Follow the standard ML workflow. Includes the idea of using a binary classifier first to see if any relation exists.

Can use neural approaches, eg a pre-trained encoder like BERT which is fine-tuned.

High accuracy, domain specific, but expensive and brittle.

3. Semi-supervised learning

Covers bootstrapping - start with seed relations, find some example sentences, generalize the context and use them to find new seeds.

Also covers distant supervision. Create lots of noisy patterns from a large database of seed tuples, then combine them into a supervised classifier.

Distant supervision avoids the issues of semantic drift of bootstrapping, but needs existing DB and has relatively low precision.

4. Unsupervised or Open Relation Extraction

No labelled data.

We run a POS tagger and entity chunker over each s.

We find the longest phrase that starts with a verb (w)

Find nearest NPs to the left (x) and right (y)

Assign a confidence to relation r = (x,w,y).

Relations are stored if they occur with at least N arguments.

This is flexible, but the output needs to be mapped to some canonical form.

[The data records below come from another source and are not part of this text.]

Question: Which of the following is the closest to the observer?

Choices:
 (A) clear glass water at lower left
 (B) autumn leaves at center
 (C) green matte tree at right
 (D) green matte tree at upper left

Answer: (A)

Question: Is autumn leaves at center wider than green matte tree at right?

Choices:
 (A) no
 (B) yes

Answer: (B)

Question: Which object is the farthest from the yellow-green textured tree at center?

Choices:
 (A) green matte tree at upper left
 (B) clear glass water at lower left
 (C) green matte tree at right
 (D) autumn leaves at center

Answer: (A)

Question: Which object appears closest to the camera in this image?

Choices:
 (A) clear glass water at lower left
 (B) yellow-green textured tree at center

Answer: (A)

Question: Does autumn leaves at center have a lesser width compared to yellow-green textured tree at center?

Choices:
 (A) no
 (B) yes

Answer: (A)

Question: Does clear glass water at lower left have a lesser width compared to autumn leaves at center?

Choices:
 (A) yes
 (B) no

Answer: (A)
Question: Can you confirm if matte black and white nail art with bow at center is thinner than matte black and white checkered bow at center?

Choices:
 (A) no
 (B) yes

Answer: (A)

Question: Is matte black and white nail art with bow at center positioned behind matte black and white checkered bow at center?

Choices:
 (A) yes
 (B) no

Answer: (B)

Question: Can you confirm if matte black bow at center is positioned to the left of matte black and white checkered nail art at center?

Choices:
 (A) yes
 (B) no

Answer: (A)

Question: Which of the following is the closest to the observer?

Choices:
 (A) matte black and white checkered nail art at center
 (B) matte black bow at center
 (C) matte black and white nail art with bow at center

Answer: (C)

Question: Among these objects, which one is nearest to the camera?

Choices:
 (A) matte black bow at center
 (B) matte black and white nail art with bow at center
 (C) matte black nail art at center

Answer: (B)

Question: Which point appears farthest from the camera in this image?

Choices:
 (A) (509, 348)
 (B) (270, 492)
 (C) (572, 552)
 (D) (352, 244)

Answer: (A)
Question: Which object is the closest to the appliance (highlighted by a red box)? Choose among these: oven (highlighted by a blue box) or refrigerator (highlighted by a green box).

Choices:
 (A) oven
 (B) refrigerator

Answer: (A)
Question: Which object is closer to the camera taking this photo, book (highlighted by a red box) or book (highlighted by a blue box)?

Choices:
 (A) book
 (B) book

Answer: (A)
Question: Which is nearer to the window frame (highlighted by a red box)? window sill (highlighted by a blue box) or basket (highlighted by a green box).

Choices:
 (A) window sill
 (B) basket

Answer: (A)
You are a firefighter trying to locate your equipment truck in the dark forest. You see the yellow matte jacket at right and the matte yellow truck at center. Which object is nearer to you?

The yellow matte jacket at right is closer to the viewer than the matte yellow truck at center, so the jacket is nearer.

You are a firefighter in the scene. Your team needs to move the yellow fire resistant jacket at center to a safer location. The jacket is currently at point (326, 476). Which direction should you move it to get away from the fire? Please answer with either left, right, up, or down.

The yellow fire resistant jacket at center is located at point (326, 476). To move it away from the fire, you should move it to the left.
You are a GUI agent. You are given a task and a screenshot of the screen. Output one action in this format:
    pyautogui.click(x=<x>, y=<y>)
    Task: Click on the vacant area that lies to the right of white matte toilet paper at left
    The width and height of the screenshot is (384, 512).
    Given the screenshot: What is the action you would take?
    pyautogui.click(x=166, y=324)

Shows a standard model for an IE pipeline:

POS Tagging and IE with NLTK

Switches to practical demos of POS tagging with NLTK. You tokenize it, apply a pos tagger

Next video looks at IE with NLTK, walking through a basic pipeline.

Chunking

Looks at chunking, the identification of meaningful chunks, a simplistic parse essentially.

Walks through constructing a simple grammar from POS tags, and builds up more complex grammars.

Chinking is the reverse, so we define patterns we want to exclude from a chunk pattern.

Introduces BIO tags - beginning, inside, and outside tags that are commonly used in chunking and NER.

Next video switches from NLTK to Spacy and shows the noun chunk API there, accessed through doc.noun_chunks

Final video looks at the NER API in Spacy. Includes LAW as a category of entities which is ‘Named documents made into laws’. Entities can be accessed through the doc.ents iterator when the text is parsed.